Meet Lucy and CeCee, two middle schoolers documenting what they’ve learned as tweens. Lucy, obsessed with becoming popular, works the social aspect, while CeCee, who finds a B+ unspeakable, focuses on academics. The girls provide helpful tips on everything: fashion, acing exams, passing notes and the most socially acceptable jargon. Along the way, they learn even more about themselves and about one another. Dana’s novel (Cheerage Fearage, 2012, etc.) is a delightful read. Lucy and CeCee write what they know, so they provide a female perspective. While some chapter’s lessons won’t be applicable to most guys—Chapter 21’s “How to Get a Boyfriend”—the majority of their how-to guides have universal appeal. Some of them are positively inspirational: How to not be noticed by the teacher, which includes using a fellow student for cover; and how to covertly chew gum in class (prerequisites for this lesson include gum and a clueless teacher). But while the girls’ teachings are often amusing, what really makes Dana’s book exceptional are the girls themselves. As their collective account progresses, their insecurities are gradually exposed: Lucy’s “Complexion Reports” occur like weather updates and CeCee develops an eating disorder. These tweens aren’t stereotypes; they’re girls with sturdy personalities and distinctive backgrounds. CeCee once attended Catholic school, and Lucy’s mother is the president of the PTA. The lessons in each chapter can be read in any order, but the intimate touches—diary entries, notes, emails, texts—are a story of two girls maturing and understanding and even fighting with each other. “Lingo Lessons” are sprinkled throughout for readers who get headaches from slang, and parents, take note: The girls’ approach to more sensitive issues such as cyberbullying and peer pressure to drink or do drugs is intelligent and responsible.

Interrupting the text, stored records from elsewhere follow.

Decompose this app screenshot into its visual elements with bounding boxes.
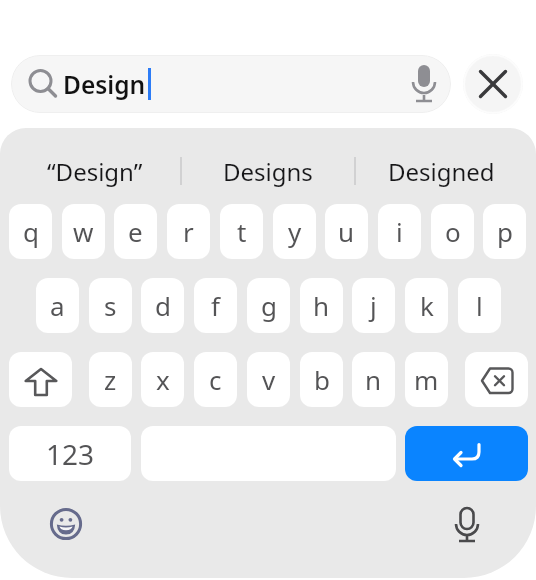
staticText: z bbox=[104, 362, 117, 397]
button[interactable] bbox=[465, 352, 528, 407]
button[interactable]: 123 bbox=[9, 426, 131, 481]
button[interactable]: e bbox=[114, 204, 157, 259]
staticText: Designed bbox=[388, 155, 495, 188]
button[interactable]: Designed bbox=[355, 143, 527, 199]
staticText: p bbox=[497, 214, 513, 249]
staticText: Designs bbox=[223, 155, 313, 188]
staticText: y bbox=[288, 214, 302, 249]
staticText: x bbox=[156, 362, 170, 397]
button[interactable]: u bbox=[325, 204, 368, 259]
button[interactable]: z bbox=[89, 352, 132, 407]
button[interactable] bbox=[405, 426, 528, 481]
button[interactable]: o bbox=[431, 204, 474, 259]
button[interactable]: b bbox=[300, 352, 343, 407]
button[interactable]: Design bbox=[11, 55, 451, 113]
staticText: l bbox=[476, 288, 483, 323]
button[interactable] bbox=[441, 498, 493, 550]
staticText: q bbox=[23, 214, 39, 249]
button[interactable]: n bbox=[352, 352, 395, 407]
button[interactable]: t bbox=[220, 204, 263, 259]
staticText: f bbox=[211, 288, 220, 323]
staticText: “Design” bbox=[47, 155, 143, 188]
button[interactable]: “Design” bbox=[4, 143, 185, 199]
button[interactable]: k bbox=[405, 278, 448, 333]
button[interactable]: l bbox=[458, 278, 501, 333]
staticText: Design bbox=[63, 68, 146, 101]
button[interactable]: j bbox=[352, 278, 395, 333]
button[interactable]: g bbox=[247, 278, 290, 333]
button[interactable]: y bbox=[273, 204, 316, 259]
staticText: a bbox=[50, 288, 65, 323]
staticText: n bbox=[365, 362, 382, 397]
staticText: r bbox=[183, 214, 194, 249]
button[interactable]: q bbox=[9, 204, 52, 259]
button[interactable] bbox=[40, 498, 92, 550]
staticText: k bbox=[420, 288, 434, 323]
staticText: o bbox=[445, 214, 461, 249]
button[interactable]: a bbox=[36, 278, 79, 333]
button[interactable]: h bbox=[300, 278, 343, 333]
staticText: d bbox=[155, 288, 171, 323]
staticText: h bbox=[313, 288, 330, 323]
button[interactable]: s bbox=[89, 278, 132, 333]
staticText: j bbox=[370, 288, 377, 323]
button[interactable]: r bbox=[167, 204, 210, 259]
button[interactable]: x bbox=[141, 352, 184, 407]
button[interactable]: v bbox=[247, 352, 290, 407]
button[interactable] bbox=[9, 352, 72, 407]
button[interactable]: Designs bbox=[181, 143, 355, 199]
staticText: s bbox=[104, 288, 117, 323]
button[interactable]: f bbox=[194, 278, 237, 333]
button[interactable]: d bbox=[141, 278, 184, 333]
button[interactable]: i bbox=[378, 204, 421, 259]
staticText: c bbox=[209, 362, 222, 397]
button[interactable]: w bbox=[62, 204, 105, 259]
button[interactable]: m bbox=[405, 352, 448, 407]
staticText: v bbox=[262, 362, 276, 397]
staticText: m bbox=[414, 362, 439, 397]
staticText: g bbox=[261, 288, 277, 323]
button[interactable]: c bbox=[194, 352, 237, 407]
staticText: e bbox=[128, 214, 143, 249]
staticText: t bbox=[237, 214, 247, 249]
staticText: u bbox=[338, 214, 355, 249]
button[interactable]: p bbox=[483, 204, 526, 259]
button[interactable] bbox=[463, 54, 523, 114]
staticText: 123 bbox=[46, 435, 95, 473]
staticText: w bbox=[73, 214, 94, 249]
staticText: b bbox=[314, 362, 330, 397]
staticText: i bbox=[396, 214, 403, 249]
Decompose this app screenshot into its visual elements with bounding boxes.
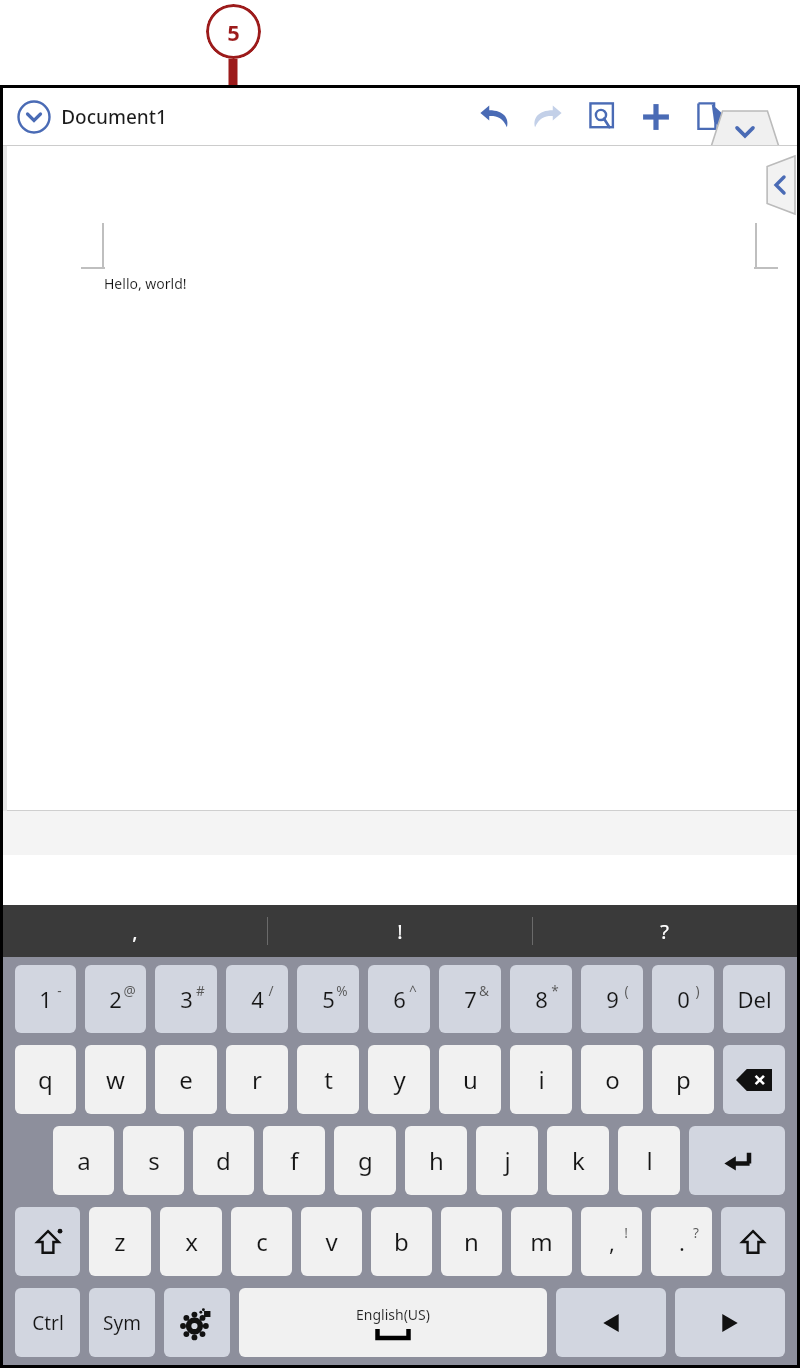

Lucy and CeCee’s target audience may consist solely of tweens, but this is a book that can educate readers of any age.
|Pub Date: Nov. 15, 2011|
|Page count: 20pp|
In Dana’s debut picture book, one haughty doll learns that being pretty isn’t everything.
Nothing makes little Tasha happier than her four dolls: Emily-Nicole, Chloë-Anne, Lilly-Kate and Gracie. Emily-Nicole is the most beautiful doll of all; with snowy skin, lustrous red locks, turquoise eyes and long eyelashes, she stands tall and proud on Tasha’s bookshelf. But it’s Gracie, Tasha’s other favorite doll, that snuggles up with Tasha when the lights go out at bedtime. Gracie isn’t a beautiful doll like Emily-Nicole; she has spiky hair, purple eyes and a missing arm thanks to Tasha’s hungry dog. While Gracie lies at Tasha’s side every night, Emily-Nicole and the other bookshelf-dwelling dolls taunt her with a song: “Pretty eyes and pretty hair. We’re the best dolls anywhere. If you were a pretty doll, you’d be up here standing tall.” Their cruel words hurt Gracie’s feelings—if only Tasha knew that her prettiest dolls weren’t so pretty on the inside. It’s only when Emily-Nicole encounters danger one afternoon that she learns an important lesson about what makes someone truly beautiful (and not just pretty). Dana’s story is familiar, but welcome, commentary on why “mean girls” never really win. Parents dealing with childhood bullying might find the dolls’ conflict resolution a bit sugarcoated—if only all bullies could be so easily redirected—but it’s a sweet, simple message that is sure to resonate with little girls everywhere—little girls who might think twice before tossing aside their own “ugly” dolls. Glossy pages and Kurt Jones’ candy-colored illustrations add to the book’s girlish aesthetic, and it will find good company on the shelf next to perennial classics like The Ugly Duckling.
A positive read that encourages children to look beyond surface appearances when choosing their friends.